Doğrusu siyasetin mizahı da çok eğlenceli. Ankara'nın kasvetli havasını renkli espriler, siyasi fıkralar bir nebze rahatlattı.
İnternet sitelerinin açıldığı 367 geyikleri geride kaldı artık.
Şimdi fıkralar daha çok
CHP üzerine. Kendilerine 'Genç Siviller' diyen bir grubun hazırladığı
Anayasa paketinde yer alan önerileri dün Yeni Şafak'ta okuyunca, Türk toplumunun mizah yönünün ne denli zengin olduğunu bir kez daha fark ettim.
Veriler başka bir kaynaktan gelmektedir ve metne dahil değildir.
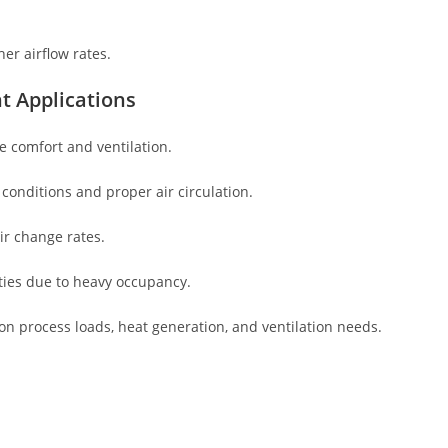
her airflow rates.
t Applications
e comfort and ventilation.
 conditions and proper air circulation.
ir change rates.
ies due to heavy occupancy.
n process loads, heat generation, and ventilation needs.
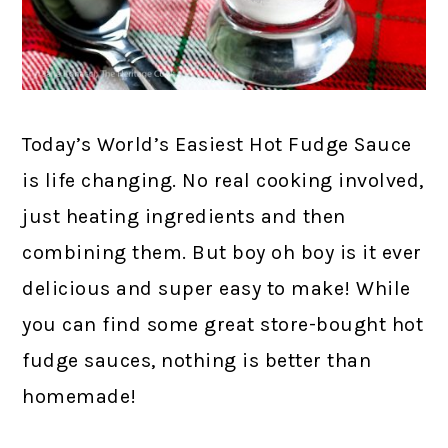
Today’s World’s Easiest Hot Fudge Sauce
is life changing. No real cooking involved,
just heating ingredients and then
combining them. But boy oh boy is it ever
delicious and super easy to make! While
you can find some great store-bought hot
fudge sauces, nothing is better than
homemade!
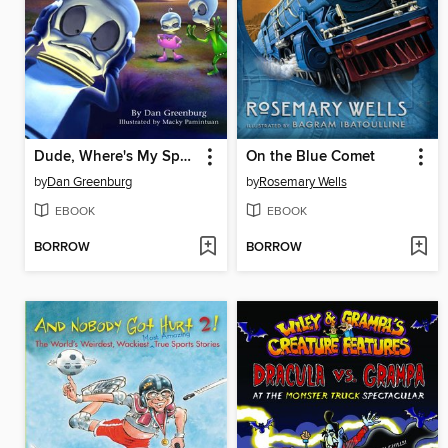
Dude, Where's My Spaceship
On the Blue Comet
by
Dan Greenburg
by
Rosemary Wells
EBOOK
EBOOK
BORROW
BORROW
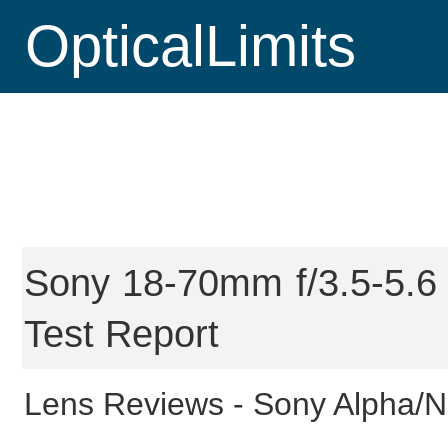
OpticalLimits
Sony 18-70mm f/3.5-5.6 
Test Report
Lens Reviews -
Sony Alpha/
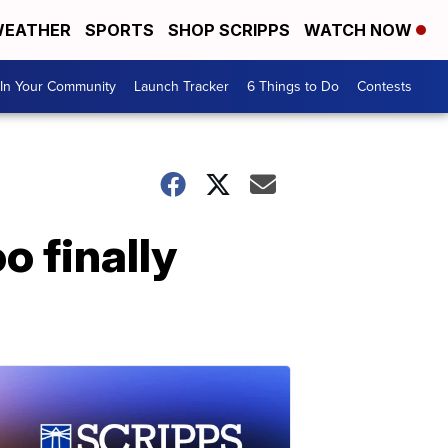
EATHER
SPORTS
SHOP SCRIPPS
WATCH NOW
In Your Community
Launch Tracker
6 Things to Do
Contests
o finally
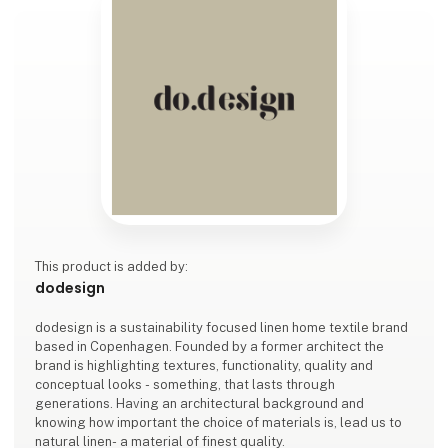
This product is added by:
dodesign
dodesign is a sustainability focused linen home textile brand
based in Copenhagen. Founded by a former architect the
brand is highlighting textures, functionality, quality and
conceptual looks - something, that lasts through
generations. Having an architectural background and
knowing how important the choice of materials is, lead us to
natural linen- a material of finest quality.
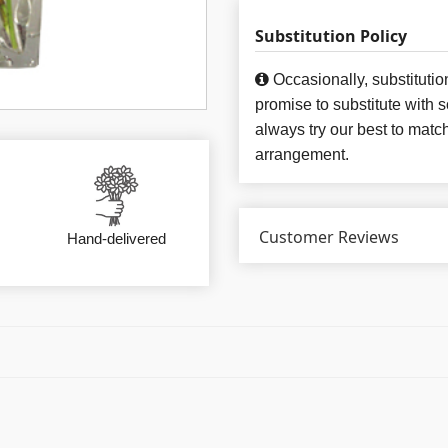
Substitution Policy
Occasionally, substituti
promise to substitute with 
always try our best to matc
arrangement.
Customer Reviews
Hand-delivered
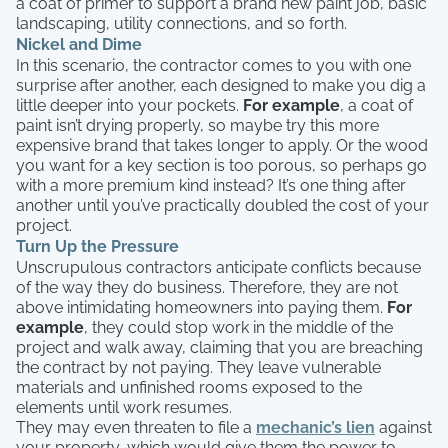
a coat of primer to support a brand new paint job, basic
landscaping, utility connections, and so forth.
Nickel and Dime
In this scenario, the contractor comes to you with one
surprise after another, each designed to make you dig a
little deeper into your pockets.
For example
, a coat of
paint isn’t drying properly, so maybe try this more
expensive brand that takes longer to apply. Or the wood
you want for a key section is too porous, so perhaps go
with a more premium kind instead? It’s one thing after
another until you’ve practically doubled the cost of your
project.
Turn Up the Pressure
Unscrupulous contractors anticipate conflicts because
of the way they do business. Therefore, they are not
above intimidating homeowners into paying them.
For
example
, they could stop work in the middle of the
project and walk away, claiming that you are breaching
the contract by not paying. They leave vulnerable
materials and unfinished rooms exposed to the
elements until work resumes.
They may even threaten to file a
mechanic’s lien
against
your property, which would give them the power to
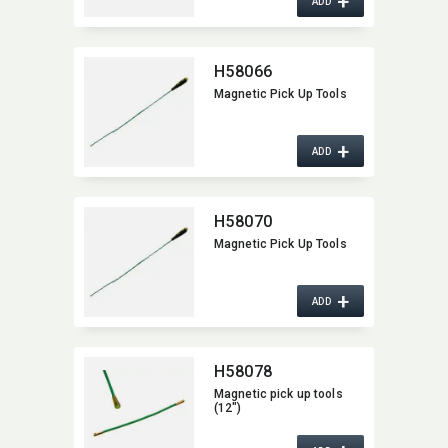
+
ADD
H58066
Magnetic Pick Up Tools
+
ADD
H58070
Magnetic Pick Up Tools
+
ADD
H58078
Magnetic pick up tools
(12")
En ciddi konulardan, can sıkıcı olaylardan bile bir eğlence malzemesi çıkarmakta üstümüze yok.
Genç Siviller grubunun şu taleplerine bakar mısınız: 'Saltanat geri gelsin, Sezer'in oğlu
cumhurbaşkanı olsun. 3 CHP oyu bir
AK Parti oyunu götürsün. CHP'ye verilen oylar 5, AK Parti'ye verilenlerse yarım sayılsın.
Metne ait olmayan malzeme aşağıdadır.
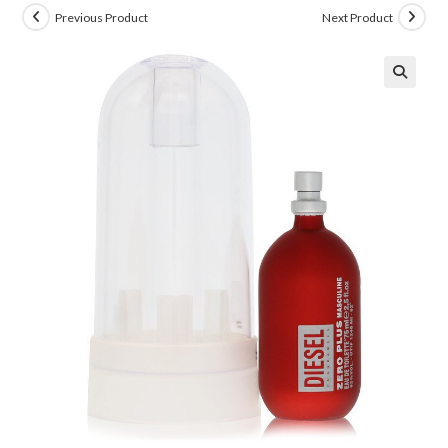
Previous Product
Next Product
🔍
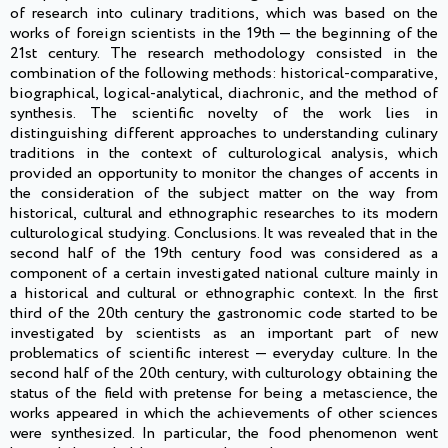
of research into culinary traditions, which was based on the
works of foreign scientists in the 19th — the beginning of the
21st century. The research methodology consisted in the
combination of the following methods: historical-comparative,
biographical, logical-analytical, diachronic, and the method of
synthesis. The scientific novelty of the work lies in
distinguishing different approaches to understanding culinary
traditions in the context of culturological analysis, which
provided an opportunity to monitor the changes of accents in
the consideration of the subject matter on the way from
historical, cultural and ethnographic researches to its modern
culturological studying. Conclusions. It was revealed that in the
second half of the 19th century food was considered as a
component of a certain investigated national culture mainly in
a historical and cultural or ethnographic context. In the first
third of the 20th century the gastronomic code started to be
investigated by scientists as an important part of new
problematics of scientific interest — everyday culture. In the
second half of the 20th century, with culturology obtaining the
status of the field with pretense for being a metascience, the
works appeared in which the achievements of other sciences
were synthesized. In particular, the food phenomenon went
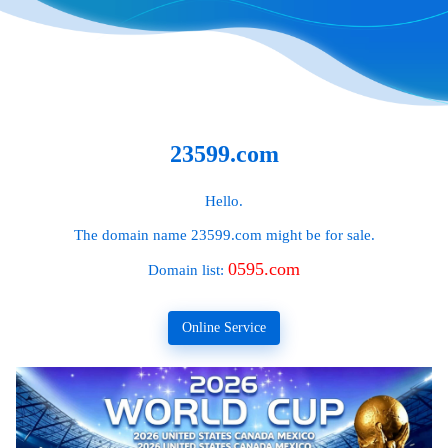
23599.com
Hello.
The domain name
23599.com
might be for sale.
0595.com
Domain list:
Online Service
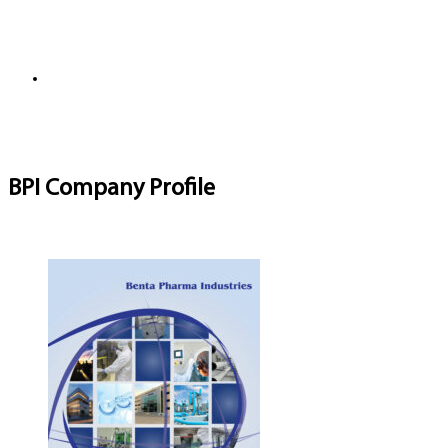
BPI Company Profile
Download Brochure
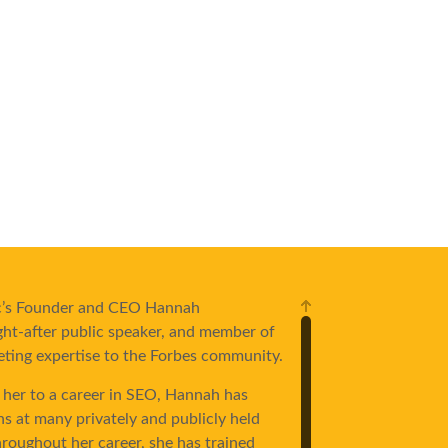
ric’s Founder and CEO Hannah
ht-after public speaker, and member of
eting expertise to the Forbes community.
 her to a career in SEO, Hannah has
ns at many privately and publicly held
roughout her career, she has trained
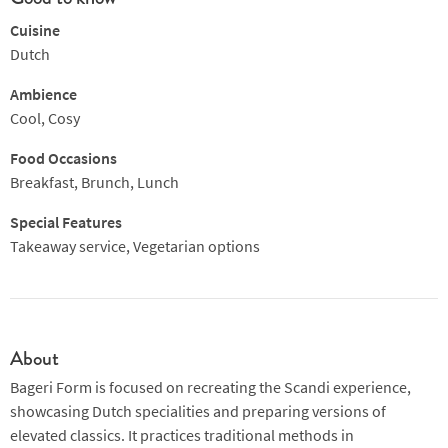
Cuisine
Dutch
Ambience
Cool, Cosy
Food Occasions
Breakfast, Brunch, Lunch
Special Features
Takeaway service, Vegetarian options
About
Bageri Form is focused on recreating the Scandi experience,
showcasing Dutch specialities and preparing versions of
elevated classics. It practices traditional methods in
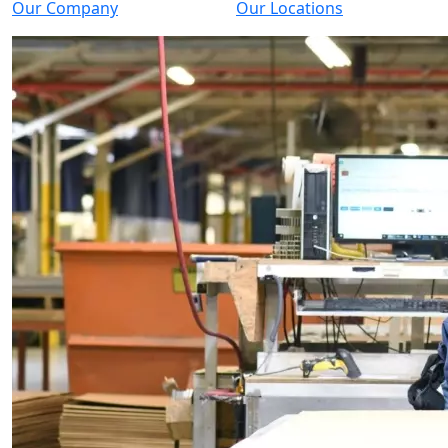
Our Company
Our Locations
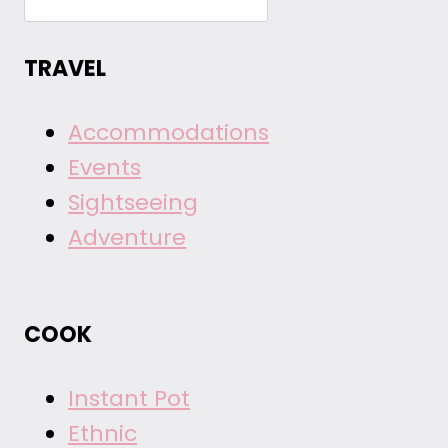
TRAVEL
Accommodations
Events
Sightseeing
Adventure
COOK
Instant Pot
Ethnic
Anayasa Mahkemesi dağıtılsın,
Sabih Kanadoğlu baş kadı ilan edilsin. Halk cumhurbaşkanını değil, cumhurbaşkanı
halkı seçsin. CHP seçimleri kazanamazsa seçimler tekrarlansın, ta ki kazanana kadar'...
Liste uzayıp gidiyor. Amblemleri de ilginç,
spor ayakkabı... Postala alternatif. Gençler haksız değil, son 15 günde yaşadıklarımızı ancak mizahla izah etmek mümkün. Ciddi ve gerçek diye yaşadıklarımızın büyük bölümü bir kara mizah örneği.
'
Egemenlik kayıtsız şartsız milletindir ancak CHP eliyle kullanılır' sözünü sokakta sıradan vatandaştan duydum. Sabah'ta
Salih Memecan'ın çizgileri köşe yazılarını solladı. Uzun süre hafızalardan silinmeyecek çizgi yorumlara
imza attı Memecan. İki parçadan oluşan son çizgisi de harika: İlkinde rahmetli
Bülent Ecevit var. Yıl 2001, Cumhurbaşkanı Sezer'in fırlattığı Anayasa kitapçığı Ecevit'in kafasında patlıyor. 2007'de ise
Başbakan Erdoğan tedbirini almış, masada kaskla oturuyor. Sezer bu kez Başbakan'ın kafasına 'Anayasa paketini' fırlatıyor. Cumhurbaşkanını halkın seçmesini öngören değişiklik paketinin tıpkı çizgideki gibi geri gönderilmesi
sürpriz olmayacak.
Birkaç gün önce kulislerde CHP'nin politikalarına ilişkin bir fıkra duydum, sizinle paylaşmak isterim. Malum, bugünlerde anamuhalefet partisi yöneticilerinden oluşan bir heyeti kapıların kapısını çalarken görmek mümkün. CHP seçimlerde bizim bir oyumuz üç oy sayılsın diye kabarık dosyayla müracaatta bulunmuş. Cevap gecikmemiş tabii... Olur mu öyle şey hiç denmiş: 'Sizin bir oyunuz ancak iki oy sayılır.' Ertesi günü gazetelerin birinci sayfaları 'CHP'ye büyük haksızlık' başlıklarıyla çıkmış.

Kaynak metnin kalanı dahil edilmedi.